Each line of the data that includes "Friends" must be copied.

*** DATA SHOWN ***

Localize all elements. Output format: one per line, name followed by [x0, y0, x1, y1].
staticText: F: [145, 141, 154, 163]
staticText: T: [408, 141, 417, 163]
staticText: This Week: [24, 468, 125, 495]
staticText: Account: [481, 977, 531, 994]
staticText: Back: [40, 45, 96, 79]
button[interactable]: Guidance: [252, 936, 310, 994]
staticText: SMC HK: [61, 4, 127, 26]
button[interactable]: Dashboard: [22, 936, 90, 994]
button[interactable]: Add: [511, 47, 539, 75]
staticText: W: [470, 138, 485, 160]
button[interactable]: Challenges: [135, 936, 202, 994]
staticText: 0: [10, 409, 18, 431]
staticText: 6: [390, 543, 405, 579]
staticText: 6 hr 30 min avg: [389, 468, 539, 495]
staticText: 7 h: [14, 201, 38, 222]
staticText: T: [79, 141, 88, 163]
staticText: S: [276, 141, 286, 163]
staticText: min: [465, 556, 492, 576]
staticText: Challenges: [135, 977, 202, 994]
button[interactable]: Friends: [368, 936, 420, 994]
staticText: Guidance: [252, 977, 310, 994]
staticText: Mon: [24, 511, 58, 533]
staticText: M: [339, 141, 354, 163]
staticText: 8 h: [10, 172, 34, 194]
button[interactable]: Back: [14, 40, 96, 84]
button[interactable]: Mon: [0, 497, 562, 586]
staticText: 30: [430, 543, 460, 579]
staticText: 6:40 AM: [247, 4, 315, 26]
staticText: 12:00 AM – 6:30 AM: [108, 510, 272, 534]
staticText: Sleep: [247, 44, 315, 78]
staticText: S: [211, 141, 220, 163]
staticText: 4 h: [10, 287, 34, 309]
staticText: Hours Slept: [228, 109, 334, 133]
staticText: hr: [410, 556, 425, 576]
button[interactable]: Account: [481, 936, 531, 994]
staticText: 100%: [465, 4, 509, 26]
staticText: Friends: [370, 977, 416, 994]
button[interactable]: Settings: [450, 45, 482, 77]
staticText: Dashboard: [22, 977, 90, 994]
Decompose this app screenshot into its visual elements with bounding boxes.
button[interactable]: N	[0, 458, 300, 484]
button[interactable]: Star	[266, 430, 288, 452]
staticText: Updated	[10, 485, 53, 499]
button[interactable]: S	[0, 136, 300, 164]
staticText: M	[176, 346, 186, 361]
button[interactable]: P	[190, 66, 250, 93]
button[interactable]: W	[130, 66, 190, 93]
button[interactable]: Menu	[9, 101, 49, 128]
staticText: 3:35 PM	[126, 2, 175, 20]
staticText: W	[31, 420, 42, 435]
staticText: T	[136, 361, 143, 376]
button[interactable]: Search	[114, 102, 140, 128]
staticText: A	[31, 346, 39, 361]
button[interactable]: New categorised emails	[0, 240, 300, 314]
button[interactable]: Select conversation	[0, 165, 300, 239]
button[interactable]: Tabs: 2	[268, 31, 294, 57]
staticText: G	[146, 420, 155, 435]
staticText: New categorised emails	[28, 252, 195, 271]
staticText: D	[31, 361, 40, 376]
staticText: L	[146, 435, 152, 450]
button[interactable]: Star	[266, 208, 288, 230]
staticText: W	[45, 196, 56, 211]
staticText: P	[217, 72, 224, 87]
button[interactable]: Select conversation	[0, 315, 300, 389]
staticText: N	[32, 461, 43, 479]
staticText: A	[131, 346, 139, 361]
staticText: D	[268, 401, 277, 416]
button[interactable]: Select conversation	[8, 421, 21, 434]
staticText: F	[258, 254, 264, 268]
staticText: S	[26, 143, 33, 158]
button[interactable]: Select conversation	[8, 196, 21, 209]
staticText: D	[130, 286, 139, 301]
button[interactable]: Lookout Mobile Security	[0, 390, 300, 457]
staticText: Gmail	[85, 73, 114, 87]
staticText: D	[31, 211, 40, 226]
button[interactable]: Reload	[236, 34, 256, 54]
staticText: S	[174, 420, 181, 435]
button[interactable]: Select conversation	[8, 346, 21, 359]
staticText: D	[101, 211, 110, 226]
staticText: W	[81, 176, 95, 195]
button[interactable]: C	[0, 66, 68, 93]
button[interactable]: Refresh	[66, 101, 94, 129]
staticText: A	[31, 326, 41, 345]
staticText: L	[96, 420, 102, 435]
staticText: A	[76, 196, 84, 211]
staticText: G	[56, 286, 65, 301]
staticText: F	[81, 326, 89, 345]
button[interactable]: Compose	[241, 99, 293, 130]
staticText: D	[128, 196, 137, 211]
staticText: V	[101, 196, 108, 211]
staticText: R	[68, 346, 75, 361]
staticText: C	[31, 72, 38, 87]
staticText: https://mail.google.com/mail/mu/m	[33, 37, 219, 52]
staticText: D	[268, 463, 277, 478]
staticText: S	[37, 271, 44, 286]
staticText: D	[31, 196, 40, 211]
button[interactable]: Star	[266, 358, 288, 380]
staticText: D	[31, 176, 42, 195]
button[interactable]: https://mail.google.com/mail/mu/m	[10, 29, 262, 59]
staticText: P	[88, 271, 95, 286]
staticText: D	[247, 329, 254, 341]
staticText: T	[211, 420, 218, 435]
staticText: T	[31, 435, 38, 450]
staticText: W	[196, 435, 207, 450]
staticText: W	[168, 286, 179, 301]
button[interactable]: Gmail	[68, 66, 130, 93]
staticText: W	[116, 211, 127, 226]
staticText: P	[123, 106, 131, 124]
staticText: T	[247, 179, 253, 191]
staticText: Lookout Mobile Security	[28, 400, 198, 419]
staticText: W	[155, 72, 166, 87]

*** End of DATA SHOWN ***

▶ SOLVED PROBLEM:
button[interactable]: Friends: [368, 936, 420, 994]
staticText: Friends: [370, 977, 416, 994]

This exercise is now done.